突き刺さる視線に耐えながらも、足早に校門に向かう。
こんな事になるなら休めば良かったと心底思った。
「……まじ疲れたんだけど。死ね死ね死ね。まじで殺してやろうかしら。私達は揉みくちゃにされたのにこんな騒ぎ起こした張本人は休みとかふざけてんの!?」
「り、里桜少し落ち着いて」
「だいたい何!?響子には気安く話しかけられないからって普通、無関係の私に集る!?だから裏拳噛まされるのよ!全く良い気味だわ」
確かに思い返してみれば私に話しかける人は居なかった。皆遠巻きに見てくるだけ。でもその視線はあまりにも痛かった。
四方八方から見られて動物園の檻に入れられた獣のような気分。
揉みくちゃにされてキレた里桜に裏拳を噛まされて鼻血を出した人を見たときは絶句した。
「……ごめんね里桜」
「……アンタだから許す。何でもない女ならとっくに縁切ってるわよ。私はスキで響子と居るんだからそんな顔しないでよ」
しょぼんと萎れると里桜にぺしっとおでこを叩かれる。
里桜が好きすぎてキュン死にしそう。男前すぎるよ。我ながら本当に良くできたお友達だと思う。
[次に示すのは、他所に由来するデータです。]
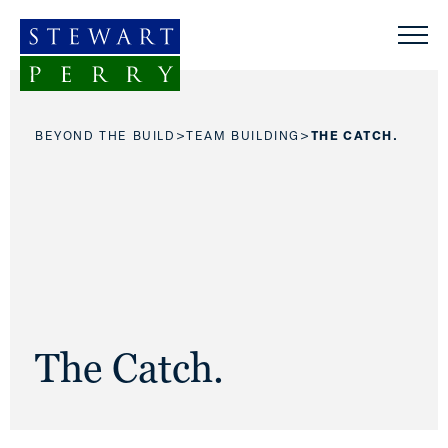
Skip to content
>
>
BEYOND THE BUILD
TEAM BUILDING
THE CATCH.
The Catch.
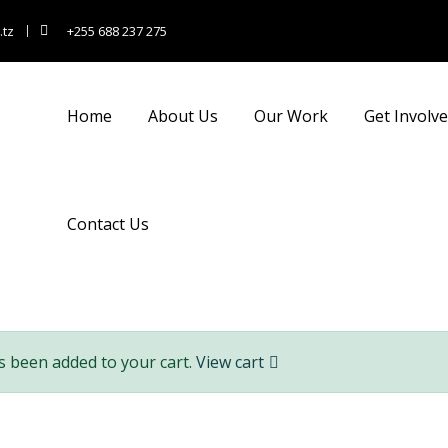
.tz
+255 688 237 275
nsulting for Every Busin
Home
About Us
Our Work
Get Involv
Charity activities are taken place around the world.
Contact Us
s been added to your cart.
View cart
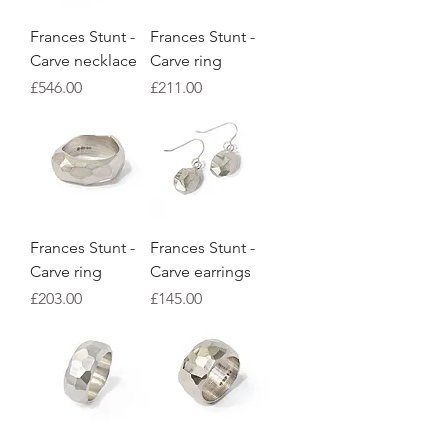
Frances Stunt -
Frances Stunt -
Carve necklace
Carve ring
Price
Price
£546.00
£211.00
Frances Stunt -
Frances Stunt -
Carve ring
Carve earrings
Price
Price
£203.00
£145.00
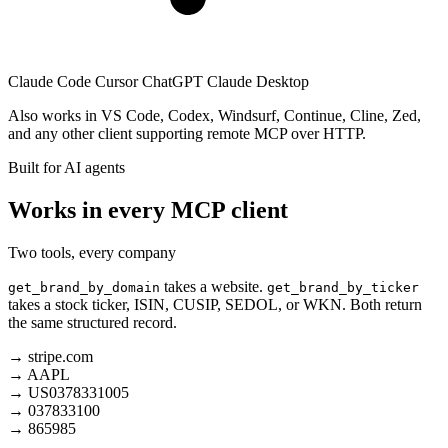
Claude Code
Cursor
ChatGPT
Claude Desktop
Also works in VS Code, Codex, Windsurf, Continue, Cline, Zed,
and any other client supporting remote MCP over HTTP.
Built for AI agents
Works in every MCP client
Two tools, every company
takes a website.
get_brand_by_domain
get_brand_by_ticker
takes a stock ticker, ISIN, CUSIP, SEDOL, or WKN. Both return
the same structured record.
→
stripe.com
→
AAPL
→
US0378331005
→
037833100
→
865985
「響子は私が守るのよ!冤罪だとわかったからって気安くされたら困るわ!今日は学校に来てないみたいだけど、のこのこ遣ってきたアイツ等を私は縛り上げて屋上から吊るし上げるんだから!」
「………」
「泣き喚こうが足掻こうが私は許さないわ!ふふふふふ。楽しみね。復讐しても誰も文句言えない筈よ。屈辱を味あわせてやる…!」
何だか徐々に里桜が里桜じゃ無くなってきた。フォローしたいのは山々けど里桜の形相を見てソッとしておくことに決めた。